Dans les années antérieures lors des scrutins, c’était toujours un score de 100% ou 99% que cette formation politique récoltait de ce côté-là. Mais à ce qui paraît, les choses semblent vouloir changer dans cette localité dont certains habitants semblent ne plus faire du tout confiance au RDPC.
En effet, le scrutin présidentiel qui s’est déroulé le dimanche 12 octobre dernier a été l’occasion pour cette localité de faire connaitre sa position à ce jour. EMANA BATCHENGA disposait de trois bureaux de vote, tous logés au lycée général de BATCHENGA. Ils étaient dénommés, lycée général de BATCHENGA A, B et C.
Dans le bureau A, sur les 158 suffrages valablement exprimés, il y en avait 113 pour le candidat du RDPC, pour un pourcentage de 71,51%. Le candidat Cabral LIBII était deuxième avec 30 voix et Issa TCHIROMA troisième avec 11 voix. Dans le bureau B, sur 137 voix exprimées, 69 étaient en faveur du RDPC, 40 pour le FSNC et 26 pour le PCRN.

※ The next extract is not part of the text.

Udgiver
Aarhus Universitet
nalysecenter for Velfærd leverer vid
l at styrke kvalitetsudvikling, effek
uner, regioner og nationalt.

Enfin pour ce qui est du bureau C, sur 46 votants, seulement 22 ont accordé leurs suffrages au candidat du RDPC. Le FSNC, le PCRN et le FDC avaient respectivement 16, 07 et 01 voix. De telles chiffres pour le RDPC dans cette localité lors d’une élection étaient inimaginables il y a seulement quelques années.
Autrefois toutes fidèles aux idéaux du Rassemblement Démocratique du Peuple Camerounais, les populations d’EMANA BATCHENGA ne sont plus toutes en phase avec le parti de Paul BIYA et les mécontents l’ont démontré ce dimanche 12 octobre 2025.

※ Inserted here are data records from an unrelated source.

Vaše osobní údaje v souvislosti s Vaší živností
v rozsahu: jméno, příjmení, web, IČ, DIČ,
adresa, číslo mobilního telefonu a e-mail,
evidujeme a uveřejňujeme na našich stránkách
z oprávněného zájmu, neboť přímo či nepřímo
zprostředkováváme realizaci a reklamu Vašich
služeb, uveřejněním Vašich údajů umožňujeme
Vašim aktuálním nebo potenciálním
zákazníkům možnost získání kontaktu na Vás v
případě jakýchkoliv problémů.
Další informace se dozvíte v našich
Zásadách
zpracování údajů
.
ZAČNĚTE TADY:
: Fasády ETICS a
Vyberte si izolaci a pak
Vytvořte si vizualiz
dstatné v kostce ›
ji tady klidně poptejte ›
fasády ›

Les raisons de ce désamour
Pour ceux qui suivent au quotidien les populations de cette localité, le choix que nombreux parmi eux ont exprimé ce dimanche 12 octobre n’est pas du tout surprenant.
En effet, depuis de nombreuses années, les populations d’EMANA BATCHENGA nourrissent des griefs contre le système en place. Pour elles, celui-ci ne prend pas en compte les nombreuses injustices qu’elles disent subir.
S’agissant de ces injustices, ces populations en évoquent trois principalement. Elles disent qu’aucun de leurs enfants n’occupe un poste de cadre au sein de la NHPC qui y est installée depuis plusieurs années.
Parlant justement de l’installation de cette structure, EMANA BATCHENGA d’après les témoignages de ses populations, a cédé plus de 16 hectares de ses terres pour ce projet. Autre grief, c’est celui avec la CAMWATER.
Tout comme avec la NHPC, EMANA BATCHENGA a cédé plus d’une vingtaine d’hectares de terres pour le projet PAEPYS. Là aussi, les fils de cette localité ne sont pas embauchés.
Une autre injustice que ces populations disent subir, est liée au lycée général de BATCHENGA. Pour la construction de cet établissement, cette localité aurait cédé 5 hectares de ses terres.
Mais ce que les populations déplorent aujourd’hui, c’est qu’ils sont obligés de payer des frais d’APE exorbitants pour leurs enfants qui fréquentent cet établissement. Elles évoquent aussi le cas de la gare routière et du marché qui sont sur leurs terres.
Les populations d’EMANA BATCHENGA ont ainsi fait clairement savoir à l’occasion du scrutin présidentiel du 12 octobre qu’elles ne sont plus en odeur de sainteté avec le RDPC. Et pour les municipales et législatives qui arrivent dans les mois à venir, on parle déjà de « vote sanction » de ce côté-là.